The army's offensive follows the capitulation of rebel enclaves near Homs and Damascus, including eastern Ghouta, which was recaptured after a scorched-earth assault that killed over a thousand civilians and laid waste to several towns.

Syrians wait at the border areas near Jordan after they fled from the ongoing military operations by Bashar al-Assad regime  - Credit: Ammar Al Ali /Anadolu Agency/Getty Images
Syrians wait at the border areas near Jordan after they fled from the ongoing military operations by the Assad regime and its allies Credit: Ammar Al Ali /Anadolu Agency/Getty Images

Warfare in the southwest could risk a further escalation because of its proximity to Israel. The Israelis have already targeted Iran-backed militias fighting on Assad's side, which they have vowed to keep far from their country's borders.

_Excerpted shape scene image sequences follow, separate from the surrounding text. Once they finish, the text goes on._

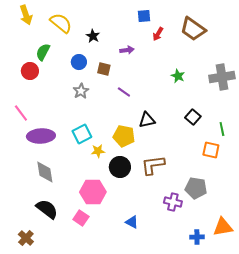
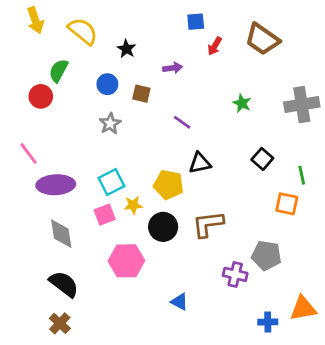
purple line: (124, 92) -> (182, 122), moved
pink square: (81, 218) -> (105, 215), moved, turned 35
brown cross: (26, 238) -> (60, 323), moved

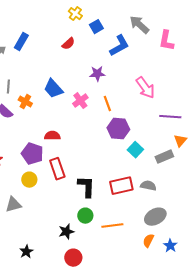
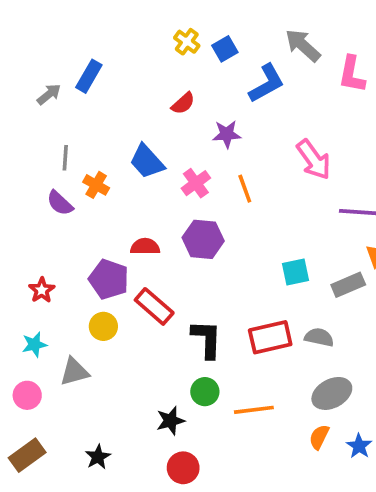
yellow cross: (75, 14) -> (187, 42), moved
red semicircle: (68, 44) -> (183, 103), moved
purple hexagon: (118, 129) -> (203, 239), moved
cyan square: (135, 150) -> (296, 272), turned 35
red rectangle: (57, 169) -> (154, 306), turned -30

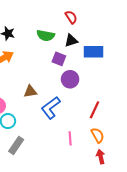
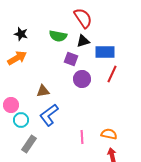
red semicircle: (71, 17) -> (83, 18), size x1.5
blue L-shape: (51, 108) -> (49, 115), moved
red line: (94, 110) -> (112, 74), moved
orange semicircle: (98, 135) -> (109, 134), turned -49

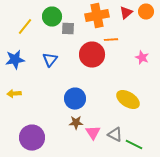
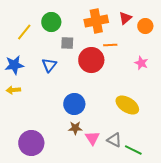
orange circle: (146, 12) -> (145, 26), moved
gray square: (68, 29) -> (67, 43), moved
yellow arrow: (14, 94) -> (13, 90), moved

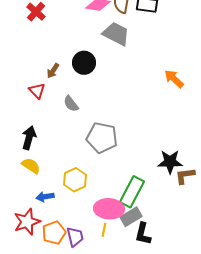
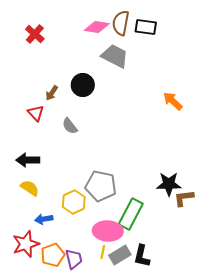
black arrow: (29, 138) -> (28, 160), turned -105
gray pentagon: (102, 138) -> (101, 186), moved
gray rectangle: (131, 217) -> (120, 255), moved

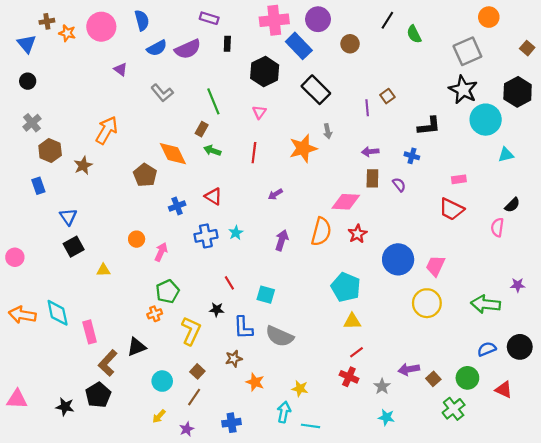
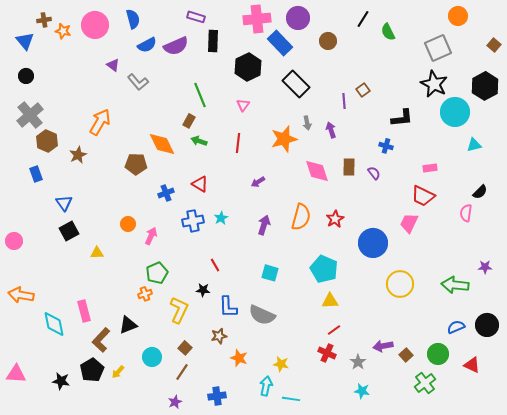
black rectangle: (227, 44) -> (213, 41), size x1.5
gray L-shape: (162, 93) -> (138, 82), moved
gray cross: (32, 123) -> (30, 115), size x1.5
purple arrow: (370, 152) -> (331, 130), moved, turned 77
brown pentagon: (145, 175) -> (136, 164), turned -30
pink diamond: (346, 202) -> (317, 171), moved, turned 68
pink trapezoid: (435, 266) -> (409, 223), moved
cyan square: (266, 295) -> (270, 273), moved
cyan diamond: (58, 313) -> (54, 324), moved
yellow arrow: (159, 416) -> (118, 372), moved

The government's offensive so far has focused on Daraa province, which borders Jordan, but not Quneitra province abutting the Israeli-occupied Golan Heights.

The entire southwest is part of a "de-escalation zone" agreed last year by Russia, the US and Jordan.

Despite Washington's threats that it would respond to breaches of that arrangement, it has shown no sign of doing so, and the opposition's top negotiator on Thursday accused it of having struck a "malicious deal" to stay silent.